The Conservative Party’s manifesto promised various measures, including:

  • Creating a new single enforcement body and “cracking down” on any employer abusing employment law
  • Ensuring that workers have the right to request a more predictable contract (this was already promised in the Good Work Plan) and “other reasonable protections” 
  • Increasing the national living wage (NLW) to two-thirds of average earnings (currently forecast at £10.50 an hour) and widening its reach to workers over the age of 21 from April 2024
  • Encouraging flexible working and consulting on making it the default position unless employers have good reasons not to allow it
  • Legislating to allow parents to take extended leave for neonatal care
  • Looking at ways to make it easier for fathers to take paternity leave
  • Extending the entitlement to leave for unpaid carers to one week
  • Introducing a “firmer and fairer” Australian-style points-based immigration system.

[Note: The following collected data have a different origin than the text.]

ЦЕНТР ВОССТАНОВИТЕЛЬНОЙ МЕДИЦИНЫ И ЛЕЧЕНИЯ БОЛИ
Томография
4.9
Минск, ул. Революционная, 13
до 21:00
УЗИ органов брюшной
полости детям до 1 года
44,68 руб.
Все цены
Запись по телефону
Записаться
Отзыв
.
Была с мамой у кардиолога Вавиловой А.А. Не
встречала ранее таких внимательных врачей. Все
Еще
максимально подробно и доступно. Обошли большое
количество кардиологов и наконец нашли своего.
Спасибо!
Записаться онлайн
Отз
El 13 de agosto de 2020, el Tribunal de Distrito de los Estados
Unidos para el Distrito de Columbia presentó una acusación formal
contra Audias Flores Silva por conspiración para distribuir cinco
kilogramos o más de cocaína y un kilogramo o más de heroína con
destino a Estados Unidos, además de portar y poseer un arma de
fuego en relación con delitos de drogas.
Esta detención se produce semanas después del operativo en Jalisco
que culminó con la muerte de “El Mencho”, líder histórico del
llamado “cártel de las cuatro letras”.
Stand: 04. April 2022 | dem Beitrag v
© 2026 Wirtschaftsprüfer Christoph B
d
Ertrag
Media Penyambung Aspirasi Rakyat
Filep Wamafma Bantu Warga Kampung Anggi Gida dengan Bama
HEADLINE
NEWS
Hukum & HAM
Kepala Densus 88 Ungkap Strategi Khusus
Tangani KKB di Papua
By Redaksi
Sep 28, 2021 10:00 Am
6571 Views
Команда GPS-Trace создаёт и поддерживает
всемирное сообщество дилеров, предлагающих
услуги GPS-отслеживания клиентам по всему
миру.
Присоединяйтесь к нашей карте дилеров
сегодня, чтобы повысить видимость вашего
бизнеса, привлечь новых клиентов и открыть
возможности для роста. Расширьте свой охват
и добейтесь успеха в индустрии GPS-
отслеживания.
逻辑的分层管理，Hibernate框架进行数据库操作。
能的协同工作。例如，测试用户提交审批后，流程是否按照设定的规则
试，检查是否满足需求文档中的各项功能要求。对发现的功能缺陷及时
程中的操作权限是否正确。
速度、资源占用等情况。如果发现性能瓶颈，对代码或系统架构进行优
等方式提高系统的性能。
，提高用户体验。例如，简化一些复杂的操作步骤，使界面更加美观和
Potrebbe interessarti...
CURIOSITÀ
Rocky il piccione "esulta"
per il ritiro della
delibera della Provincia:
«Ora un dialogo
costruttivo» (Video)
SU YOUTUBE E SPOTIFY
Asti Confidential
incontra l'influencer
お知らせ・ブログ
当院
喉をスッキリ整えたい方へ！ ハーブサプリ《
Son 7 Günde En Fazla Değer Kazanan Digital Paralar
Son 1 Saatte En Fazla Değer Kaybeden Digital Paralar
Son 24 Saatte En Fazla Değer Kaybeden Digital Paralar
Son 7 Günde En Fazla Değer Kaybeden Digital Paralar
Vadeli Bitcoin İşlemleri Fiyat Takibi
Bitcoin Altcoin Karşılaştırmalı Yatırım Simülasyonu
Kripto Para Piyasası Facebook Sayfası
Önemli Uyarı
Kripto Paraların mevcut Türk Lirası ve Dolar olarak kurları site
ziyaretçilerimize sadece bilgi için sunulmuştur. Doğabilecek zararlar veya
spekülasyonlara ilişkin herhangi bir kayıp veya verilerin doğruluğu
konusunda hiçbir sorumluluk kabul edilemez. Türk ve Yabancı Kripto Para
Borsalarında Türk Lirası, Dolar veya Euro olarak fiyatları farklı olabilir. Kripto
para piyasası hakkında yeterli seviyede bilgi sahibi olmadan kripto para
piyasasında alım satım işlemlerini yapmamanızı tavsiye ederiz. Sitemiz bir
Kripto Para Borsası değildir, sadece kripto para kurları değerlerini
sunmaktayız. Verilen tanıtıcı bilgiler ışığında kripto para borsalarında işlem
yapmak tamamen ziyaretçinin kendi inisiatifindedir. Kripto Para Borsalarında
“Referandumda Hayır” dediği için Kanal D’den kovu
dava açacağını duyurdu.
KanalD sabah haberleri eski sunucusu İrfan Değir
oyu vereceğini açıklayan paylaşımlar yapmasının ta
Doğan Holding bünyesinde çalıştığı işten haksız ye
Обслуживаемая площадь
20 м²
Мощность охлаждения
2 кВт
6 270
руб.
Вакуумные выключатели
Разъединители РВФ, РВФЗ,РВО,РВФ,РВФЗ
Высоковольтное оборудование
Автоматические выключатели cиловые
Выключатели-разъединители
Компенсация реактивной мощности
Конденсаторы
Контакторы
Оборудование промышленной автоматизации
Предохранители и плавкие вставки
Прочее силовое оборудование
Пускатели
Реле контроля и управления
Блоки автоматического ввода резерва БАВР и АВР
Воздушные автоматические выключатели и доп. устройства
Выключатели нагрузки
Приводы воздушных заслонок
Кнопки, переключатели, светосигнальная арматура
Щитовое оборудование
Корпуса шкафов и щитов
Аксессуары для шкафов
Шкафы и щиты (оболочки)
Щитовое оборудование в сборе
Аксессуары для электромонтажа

Changes already potentially in the pipeline

  • IR35 – important changes to IR35 for medium and large private sector end users are due to take effect from 6 April 2020. However, during the course of the election campaign, the Conservative Party stated that it would review these proposed changes ahead of their planned introduction
  • A number of consultations closed during 2019 and now await either a government response or possible implementing legislation. These include consultations on: reforming family-related leave and pay; measures to address one-sided flexibility, including a new right for workers to reasonable notice of their working hours, with compensation for short or no notice shift cancellation; requiring employers with 250 or more employees to publish their family-related leave and pay and flexible working policies on their website; reforming statutory sick pay (SSP); introducing a new right for non-disabled employees to request workplace modifications on health grounds; introducing mandatory ethnicity pay reporting; and strengthening sexual harassment and equality protection

The government has also already committed to implementing the following changes to legislation when Parliamentary time allows:

  • Extending the redundancy protection period during which an employee on maternity leave must be offered suitable alternative employment in priority to other potentially redundant employees, to cover the period from when she informs her employer that she is pregnant until six months after her return to work from maternity leave
  • Prohibiting non-disclosure agreements (NDAs) being used to prevent disclosures being made to the police or to regulated health, care or legal professionals, ensuring the limitations of NDAs are clearly set out in employment contracts and settlement agreements, and extending the requirement for independent legal advice on settlement agreements to include the limitations of any NDAs.